L’on pourrait en dire autant du distinguo qu’introduit le professeur van Ypersele entre « projection » et « prédiction ». Cela participe de ce registre dans lequel l’on ne se bat pas pour la vérité, mais pour sa propre thèse, c’est à dire pro ara et focis (« pour son autel et son foyer ») et per fas et nefas (par tous les moyens disponibles).

L’erreur conceptuelle réside dans le refus apparent du professeur van Ypersele d’admettre la nature intrinsèquement chaotique du climat, un aspect pourtant affirmé par le GIEC dans son troisième rapport d’évaluation dont il fut l’un des rédacteurs. A fréquenter Greta Thunberg et les jeunes égéries des jeudis de grève pour le climat, Jean-Pascal van Ypersele entend-il adapter son discours au niveau de connaissance de son jeune fan-club, empreint du déterminisme de la physique élémentaire que l’on enseigne aux adolescents quand ils sont à l’école et non en congé sabbatique ?

Qu’est-ce que la science ?

« La science, disait le physicien et chimiste belge Ilya Prigogine, Prix Nobel de chimie en 1977, spécialiste des systèmes dynamiques instables et pourfendeur du déterminisme comme règle dans les processus physiques, est toujours un enchaînement de propositions réfutables, et ce qui échappe à toute possibilité de réfutation relève de la magie ou de la mystique, non du domaine scientifique. »

Cet éminent esprit, cité par Guy Sorman dans Les vrais penseurs de notre temps, disait aussi : « Le savant n’est pas un être désincarné, il est étroitement tributaire de la société dans laquelle il vit. La culture ambiante oriente ses recherches comme le font le pouvoir et l’argent. »

La question n’est pas ici de trancher si c’est comme ci ou si c’est comme ça. Elle est de se demander si un véritable débat contradictoire entre savants de tous horizons ne pourrait pas être organisé sur les thèmes du forçage radiatif, de la corrélation entre CO2 et réchauffement climatique, de la nature anthropique ou non du réchauffement, afin d’informer le grand public et non de l’enfumer ?

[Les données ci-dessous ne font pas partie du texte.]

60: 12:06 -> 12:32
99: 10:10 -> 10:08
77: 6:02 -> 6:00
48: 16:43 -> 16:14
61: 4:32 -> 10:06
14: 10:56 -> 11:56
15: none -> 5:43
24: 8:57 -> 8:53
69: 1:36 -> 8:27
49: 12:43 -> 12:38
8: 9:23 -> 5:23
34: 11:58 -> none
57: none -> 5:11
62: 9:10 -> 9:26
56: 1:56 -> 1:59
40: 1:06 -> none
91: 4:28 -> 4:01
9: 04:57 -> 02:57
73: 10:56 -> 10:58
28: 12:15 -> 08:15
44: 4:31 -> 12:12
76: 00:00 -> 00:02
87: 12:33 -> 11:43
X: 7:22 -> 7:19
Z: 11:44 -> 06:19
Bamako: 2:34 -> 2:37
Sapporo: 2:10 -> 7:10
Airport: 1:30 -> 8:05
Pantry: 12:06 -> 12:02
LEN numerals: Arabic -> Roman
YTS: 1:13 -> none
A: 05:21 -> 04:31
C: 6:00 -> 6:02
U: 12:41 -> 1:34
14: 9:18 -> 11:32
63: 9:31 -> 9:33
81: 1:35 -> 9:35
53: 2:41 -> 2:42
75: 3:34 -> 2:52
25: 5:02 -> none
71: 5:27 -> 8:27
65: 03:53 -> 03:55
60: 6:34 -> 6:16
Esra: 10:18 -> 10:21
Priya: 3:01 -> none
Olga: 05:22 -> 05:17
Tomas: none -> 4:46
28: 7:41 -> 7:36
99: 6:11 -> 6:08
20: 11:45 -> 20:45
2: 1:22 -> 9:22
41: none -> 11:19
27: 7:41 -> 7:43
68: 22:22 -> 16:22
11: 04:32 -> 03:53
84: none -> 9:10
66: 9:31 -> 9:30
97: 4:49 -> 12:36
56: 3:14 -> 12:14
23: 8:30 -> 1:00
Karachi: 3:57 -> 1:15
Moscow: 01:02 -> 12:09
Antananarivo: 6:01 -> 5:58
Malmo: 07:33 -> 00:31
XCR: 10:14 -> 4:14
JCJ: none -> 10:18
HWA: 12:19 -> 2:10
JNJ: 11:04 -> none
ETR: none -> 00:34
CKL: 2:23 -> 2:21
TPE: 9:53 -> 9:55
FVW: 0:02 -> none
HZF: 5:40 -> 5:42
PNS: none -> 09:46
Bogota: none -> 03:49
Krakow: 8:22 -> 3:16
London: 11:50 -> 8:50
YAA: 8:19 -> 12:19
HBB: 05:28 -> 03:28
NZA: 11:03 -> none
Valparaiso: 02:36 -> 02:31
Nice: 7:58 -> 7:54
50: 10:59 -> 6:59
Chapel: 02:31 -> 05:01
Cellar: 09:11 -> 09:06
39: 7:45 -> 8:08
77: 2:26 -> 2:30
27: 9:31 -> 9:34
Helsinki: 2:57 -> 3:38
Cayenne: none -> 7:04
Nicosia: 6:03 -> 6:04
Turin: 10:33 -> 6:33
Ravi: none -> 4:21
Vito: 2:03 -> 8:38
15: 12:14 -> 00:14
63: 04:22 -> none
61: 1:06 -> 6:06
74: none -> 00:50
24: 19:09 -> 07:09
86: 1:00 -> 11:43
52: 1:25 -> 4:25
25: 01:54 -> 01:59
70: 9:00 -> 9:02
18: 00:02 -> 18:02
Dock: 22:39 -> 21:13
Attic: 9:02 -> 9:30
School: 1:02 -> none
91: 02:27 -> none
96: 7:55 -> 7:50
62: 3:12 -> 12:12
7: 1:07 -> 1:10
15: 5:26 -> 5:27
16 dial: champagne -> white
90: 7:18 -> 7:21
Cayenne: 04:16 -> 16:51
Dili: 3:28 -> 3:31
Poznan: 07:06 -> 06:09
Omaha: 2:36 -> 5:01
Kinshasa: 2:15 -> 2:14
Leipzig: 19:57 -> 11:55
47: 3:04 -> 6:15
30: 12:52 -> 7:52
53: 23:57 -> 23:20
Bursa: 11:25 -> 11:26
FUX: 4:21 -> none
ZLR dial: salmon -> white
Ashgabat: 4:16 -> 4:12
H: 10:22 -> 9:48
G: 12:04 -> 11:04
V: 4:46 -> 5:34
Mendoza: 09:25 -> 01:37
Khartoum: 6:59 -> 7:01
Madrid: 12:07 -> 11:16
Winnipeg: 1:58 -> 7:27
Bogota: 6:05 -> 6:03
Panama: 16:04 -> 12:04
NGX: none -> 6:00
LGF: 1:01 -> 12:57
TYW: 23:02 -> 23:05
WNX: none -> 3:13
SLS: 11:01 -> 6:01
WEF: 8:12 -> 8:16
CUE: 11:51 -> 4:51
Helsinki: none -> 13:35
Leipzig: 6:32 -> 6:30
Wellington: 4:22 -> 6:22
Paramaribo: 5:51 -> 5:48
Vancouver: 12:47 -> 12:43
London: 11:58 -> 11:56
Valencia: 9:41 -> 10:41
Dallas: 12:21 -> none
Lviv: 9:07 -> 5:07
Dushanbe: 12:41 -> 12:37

Car, si l’on se contentait de lui servir bon gré mal gré des scénarios-catastrophes, le grand public ne finirait-il pas par croire qu’il est enfermé dans la salle de projection d’un film de science-fiction ?

C’est pas tous les jours dimanche !

(L’article ci-dessus a initialement été publié dans l’hebdomadaire satirique PAN n° 3951 du vendredi 2 octobre 2020.)